Class Purifier

java.lang.Object
org.cyberneko.html.filters.DefaultFilter
org.cyberneko.html.filters.Purifier
All Implemented Interfaces:
org.apache.xerces.xni.parser.XMLComponent, org.apache.xerces.xni.parser.XMLDocumentFilter, org.apache.xerces.xni.parser.XMLDocumentSource, org.apache.xerces.xni.XMLDocumentHandler, HTMLComponent

public class Purifier extends DefaultFilter
This filter purifies the HTML input to ensure XML well-formedness. The purification process includes:
  • fixing illegal characters in the document, including
    • element and attribute names,
    • processing instruction target and data,
    • document text;
  • ensuring the string "--" does not appear in the content of a comment;
  • ensuring the string "]]>" does not appear in the content of a CDATA section;
  • ensuring that the XML declaration has required pseudo-attributes and that the values are correct; and
  • synthesized missing namespace bindings.

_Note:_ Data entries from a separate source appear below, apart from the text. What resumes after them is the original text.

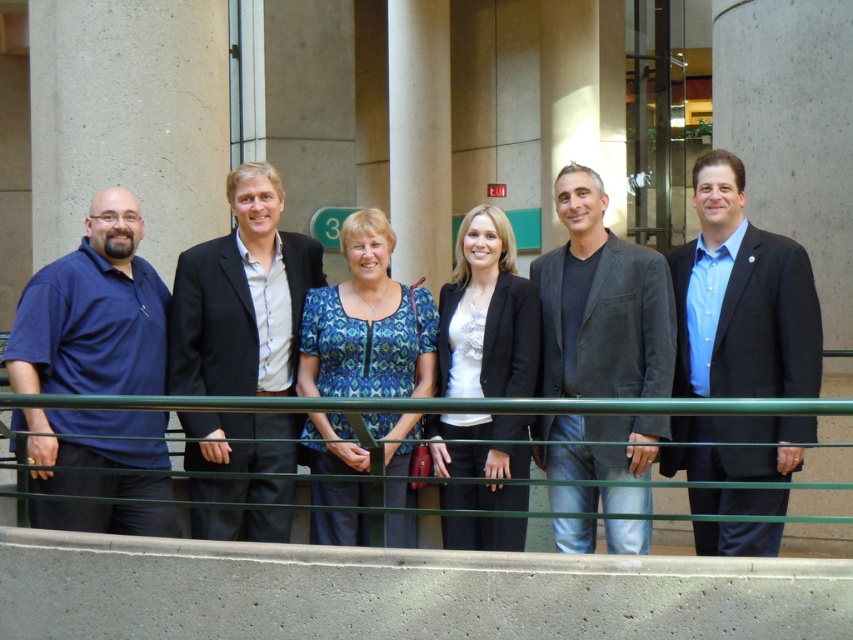 Can you confirm if matte blue polo shirt at left is shorter than dark gray blazer at center?

Yes.

Does matte blue polo shirt at left appear on the right side of dark gray blazer at center?

Incorrect, matte blue polo shirt at left is not on the right side of dark gray blazer at center.

Which is behind, point (97, 301) or point (575, 456)?

Point (575, 456)

Where is `matte blue polo shirt at left`? The height and width of the screenshot is (640, 853). matte blue polo shirt at left is located at coordinates (93, 312).

Is blue patterned blouse at center to the left of green glass rail at center from the viewer's perspective?

Indeed, blue patterned blouse at center is positioned on the left side of green glass rail at center.

Is blue patterned blouse at center to the right of green glass rail at center from the viewer's perspective?

Incorrect, blue patterned blouse at center is not on the right side of green glass rail at center.

Which is in front, point (425, 304) or point (759, 406)?

Positioned in front is point (759, 406).

Locate an element on the screen. This screenshot has height=640, width=853. blue patterned blouse at center is located at coordinates 367,324.

The height and width of the screenshot is (640, 853). Find the location of `blue shirt at center`. blue shirt at center is located at coordinates (741, 298).

Find the location of a particular element. blue shirt at center is located at coordinates (741, 298). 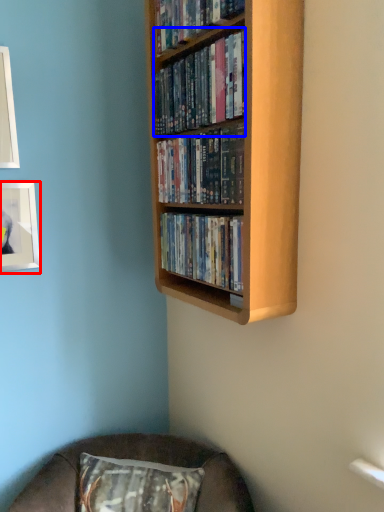 Question: Which object is closer to the camera taking this photo, picture frame (highlighted by a red box) or book (highlighted by a blue box)?

Choices:
 (A) picture frame
 (B) book

Answer: (B) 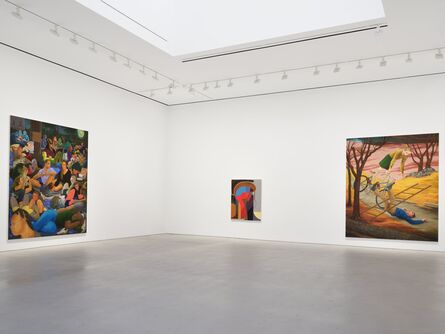 This screenshot has height=334, width=445. In order to click on right painting in this screenshot , I will do `click(394, 192)`. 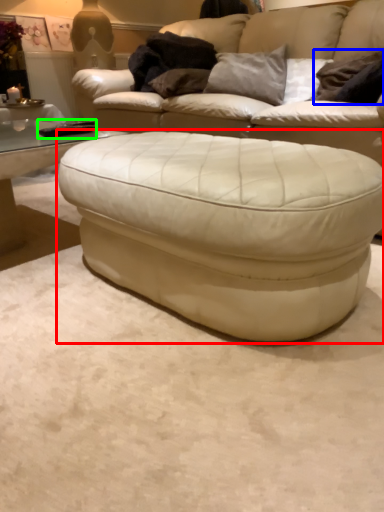 Question: Which is farther away from table (highlighted by a red box)? pillow (highlighted by a blue box) or pad (highlighted by a green box)?

Choices:
 (A) pillow
 (B) pad

Answer: (A) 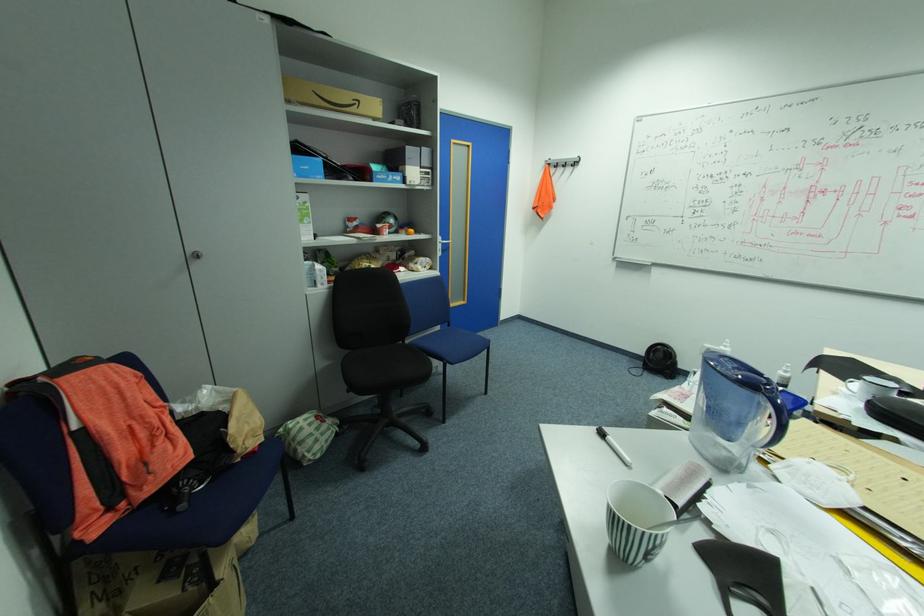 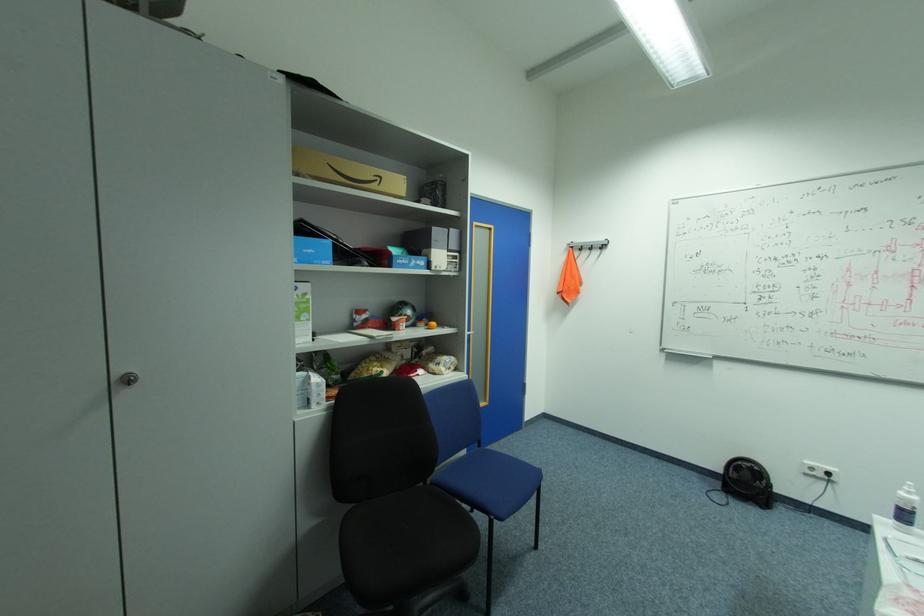 Locate, in the second image, the point that corresponds to the point at 733,347 in the first image.

(916, 493) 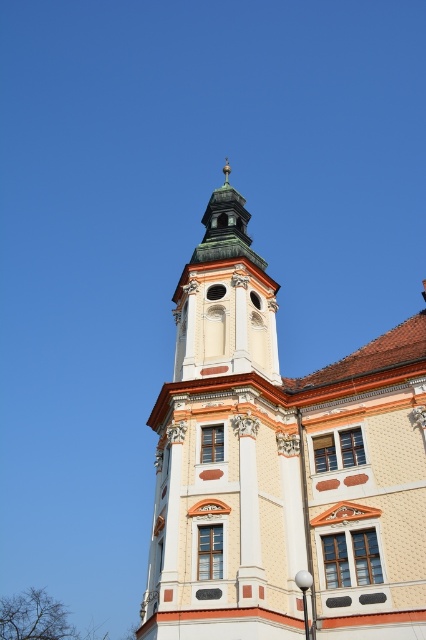 You are an architect analyzing the building structure. Based on the image, which of the two towers, the white stone tower at center or the green copper bell tower at upper center, has a greater height?

The white stone tower at center is taller than the green copper bell tower at upper center according to the description provided.

You are a drone operator tasked with capturing aerial footage of the white stone tower at center. The drone has a maximum flight distance of 25 meters. Can the drone safely reach the tower without exceeding its range limit?

The white stone tower at center is 23.23 meters from camera. Since the drone can fly up to 25 meters, it can safely reach the tower without exceeding its range limit.

You are an architect analyzing the building layout. You need to determine the vertical arrangement of the white stone tower at center and the green copper bell tower at upper center. Which one is positioned higher in the structure?

The white stone tower at center is positioned higher than the green copper bell tower at upper center according to the description. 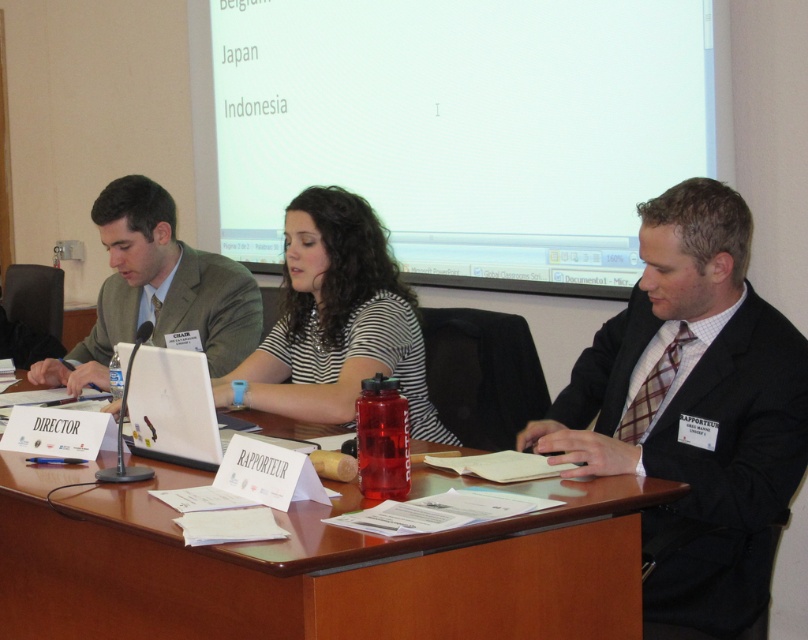 Is point (284, 273) farther from viewer compared to point (139, 243)?

No, it is not.

Which is more to the left, striped fabric shirt at center or green fabric suit at left?

From the viewer's perspective, green fabric suit at left appears more on the left side.

What do you see at coordinates (337, 321) in the screenshot? I see `striped fabric shirt at center` at bounding box center [337, 321].

Locate an element on the screen. This screenshot has height=640, width=808. striped fabric shirt at center is located at coordinates (337, 321).

From the picture: Is black suit at right below green fabric suit at left?

Correct, black suit at right is located below green fabric suit at left.

Which is below, black suit at right or green fabric suit at left?

Positioned lower is black suit at right.

In order to click on black suit at right in this screenshot , I will do `click(693, 404)`.

How distant is white matte projector screen at upper center from white plastic laptop at center?

The distance of white matte projector screen at upper center from white plastic laptop at center is 1.76 meters.

Is white matte projector screen at upper center to the right of white plastic laptop at center from the viewer's perspective?

Correct, you'll find white matte projector screen at upper center to the right of white plastic laptop at center.

Does point (545, 280) come in front of point (304, 449)?

That is False.

Where is `white matte projector screen at upper center`? The width and height of the screenshot is (808, 640). white matte projector screen at upper center is located at coordinates (465, 129). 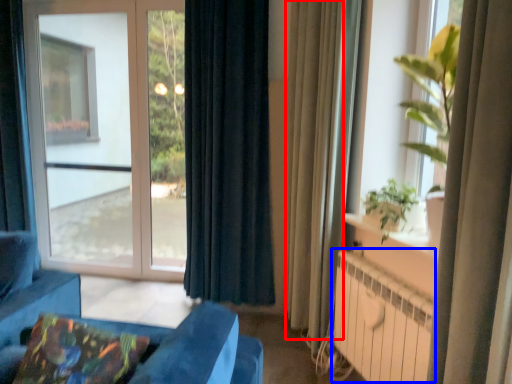 Question: Which of the following is the closest to the observer, curtain (highlighted by a red box) or radiator (highlighted by a blue box)?

Choices:
 (A) curtain
 (B) radiator

Answer: (B) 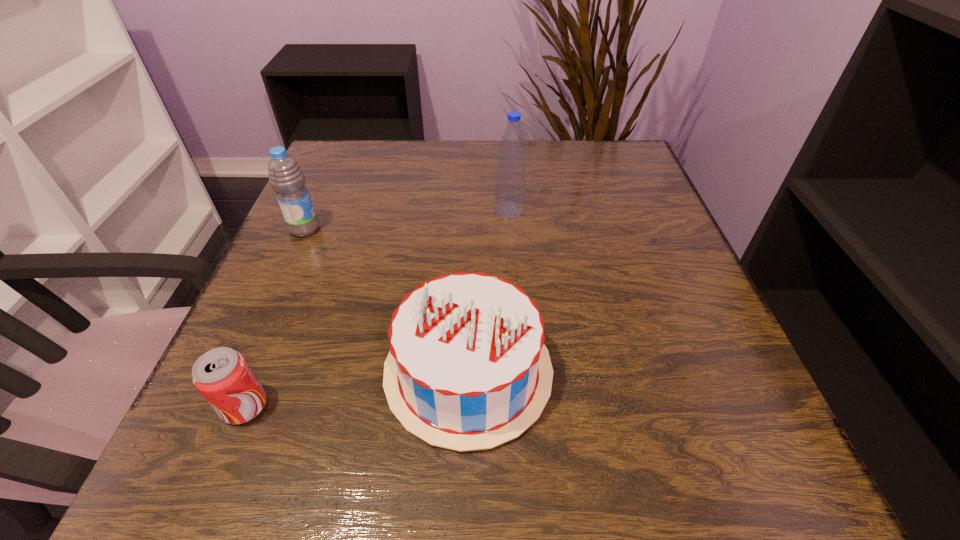 What are the coordinates of `free space at the near right corner` in the screenshot? It's located at (696, 432).

Locate an element on the screen. This screenshot has height=540, width=960. vacant space in between the soda can and the farther water bottle is located at coordinates (377, 308).

I want to click on vacant area between the birthday cake and the shorter water bottle, so click(x=387, y=300).

Where is `free space between the birthday cake and the shortest object`? Image resolution: width=960 pixels, height=540 pixels. free space between the birthday cake and the shortest object is located at coordinates (356, 388).

At what (x,y) coordinates should I click in order to perform the action: click on free point between the birthday cake and the soda can. Please return your answer as a coordinate pair (x, y). The image size is (960, 540). Looking at the image, I should click on (356, 388).

At what (x,y) coordinates should I click in order to perform the action: click on free space between the second farthest object and the shortest object. Please return your answer as a coordinate pair (x, y). This screenshot has height=540, width=960. Looking at the image, I should click on (275, 318).

Where is `unoccupied position between the farthest object and the second tallest object`? The height and width of the screenshot is (540, 960). unoccupied position between the farthest object and the second tallest object is located at coordinates (407, 219).

You are a GUI agent. You are given a task and a screenshot of the screen. Output one action in this format:
    pyautogui.click(x=<x>, y=<y>)
    Task: Click on the unoccupied area between the soda can and the tallest object
    Image resolution: width=960 pixels, height=540 pixels.
    Given the screenshot: What is the action you would take?
    pyautogui.click(x=377, y=308)

This screenshot has height=540, width=960. Identify the location of vacant area that lies between the second shortest object and the second farthest object. point(387,300).

The width and height of the screenshot is (960, 540). What are the coordinates of `vacant area that lies between the second shortest object and the left water bottle` in the screenshot? It's located at (387, 300).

Illegal characters in XML names are converted to the character sequence "_u####_" where "####" is the value of the Unicode character represented in hexadecimal. Whereas illegal characters appearing in document content is converted to the character sequence "\\u####".

In comments, the character '-' is replaced by the character sequence "- " to prevent "--" from ever appearing in the comment content. For CDATA sections, the character ']' is replaced by the character sequence "] " to prevent "]]" from appearing.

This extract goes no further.